EXERCISE DIRECTIONS: Given the material below, return only the lines starting at the line with "Look at this" and ending at the line with "Given the image: Outline any", exactly as they appear.

::::

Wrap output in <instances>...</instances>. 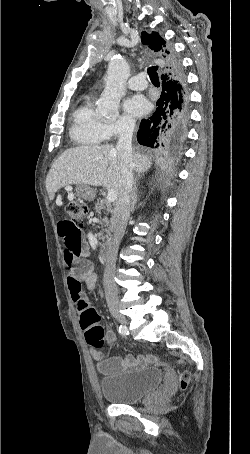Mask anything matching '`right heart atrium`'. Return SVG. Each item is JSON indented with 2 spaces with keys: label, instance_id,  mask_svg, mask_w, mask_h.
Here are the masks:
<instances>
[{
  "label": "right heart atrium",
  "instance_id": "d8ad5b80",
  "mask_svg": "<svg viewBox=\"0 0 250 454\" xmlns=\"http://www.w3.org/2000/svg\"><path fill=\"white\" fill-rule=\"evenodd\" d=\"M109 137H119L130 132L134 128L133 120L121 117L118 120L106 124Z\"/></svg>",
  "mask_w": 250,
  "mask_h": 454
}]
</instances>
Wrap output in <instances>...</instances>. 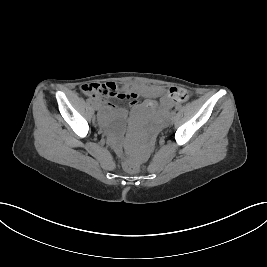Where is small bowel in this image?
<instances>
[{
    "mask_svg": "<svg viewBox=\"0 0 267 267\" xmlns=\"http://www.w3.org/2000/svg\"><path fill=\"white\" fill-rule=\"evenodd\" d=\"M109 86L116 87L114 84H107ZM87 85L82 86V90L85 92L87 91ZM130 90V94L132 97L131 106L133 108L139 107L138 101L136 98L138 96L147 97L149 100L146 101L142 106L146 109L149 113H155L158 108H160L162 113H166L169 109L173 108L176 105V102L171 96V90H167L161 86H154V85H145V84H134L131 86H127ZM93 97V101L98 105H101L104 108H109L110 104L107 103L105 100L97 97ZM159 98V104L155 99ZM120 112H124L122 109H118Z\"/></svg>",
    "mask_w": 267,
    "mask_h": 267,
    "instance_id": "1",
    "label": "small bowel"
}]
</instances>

::::

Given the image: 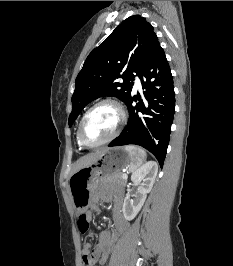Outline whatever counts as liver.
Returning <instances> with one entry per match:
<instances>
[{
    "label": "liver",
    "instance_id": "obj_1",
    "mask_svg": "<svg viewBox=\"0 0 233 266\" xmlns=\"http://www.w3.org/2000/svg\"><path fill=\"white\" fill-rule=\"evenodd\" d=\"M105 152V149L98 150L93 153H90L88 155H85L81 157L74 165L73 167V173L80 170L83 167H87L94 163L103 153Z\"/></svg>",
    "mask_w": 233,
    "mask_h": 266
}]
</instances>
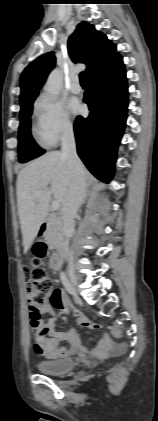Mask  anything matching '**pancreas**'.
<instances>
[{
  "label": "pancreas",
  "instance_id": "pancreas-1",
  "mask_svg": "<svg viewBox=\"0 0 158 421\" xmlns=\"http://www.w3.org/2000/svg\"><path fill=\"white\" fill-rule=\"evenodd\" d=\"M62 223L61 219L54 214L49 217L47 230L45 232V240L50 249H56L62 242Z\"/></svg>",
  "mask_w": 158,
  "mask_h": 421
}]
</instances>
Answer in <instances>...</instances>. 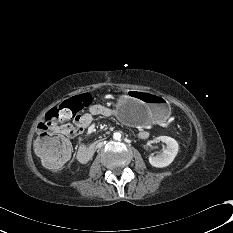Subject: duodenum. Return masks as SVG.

::::

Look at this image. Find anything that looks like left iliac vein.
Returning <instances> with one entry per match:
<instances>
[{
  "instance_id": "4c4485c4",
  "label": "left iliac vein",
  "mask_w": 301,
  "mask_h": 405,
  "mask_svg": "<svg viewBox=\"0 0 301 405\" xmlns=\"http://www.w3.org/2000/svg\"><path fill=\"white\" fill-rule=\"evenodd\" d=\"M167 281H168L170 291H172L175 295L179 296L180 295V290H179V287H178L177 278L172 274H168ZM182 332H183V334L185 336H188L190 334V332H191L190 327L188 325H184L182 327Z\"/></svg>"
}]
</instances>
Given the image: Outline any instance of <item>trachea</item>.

::::

WRITTEN RESPONSE:
Look at this image. Find anything that looks like left iliac vein.
Returning <instances> with one entry per match:
<instances>
[{
  "instance_id": "4c4485c4",
  "label": "left iliac vein",
  "mask_w": 301,
  "mask_h": 405,
  "mask_svg": "<svg viewBox=\"0 0 301 405\" xmlns=\"http://www.w3.org/2000/svg\"><path fill=\"white\" fill-rule=\"evenodd\" d=\"M167 281H168L170 291H172L175 295L179 296L180 295V290H179V287H178L177 278L172 274H168ZM182 332H183V334L185 336H188L190 334V332H191L190 327L188 325H184L182 327Z\"/></svg>"
}]
</instances>
Given the image: Outline any instance of <item>trachea</item>.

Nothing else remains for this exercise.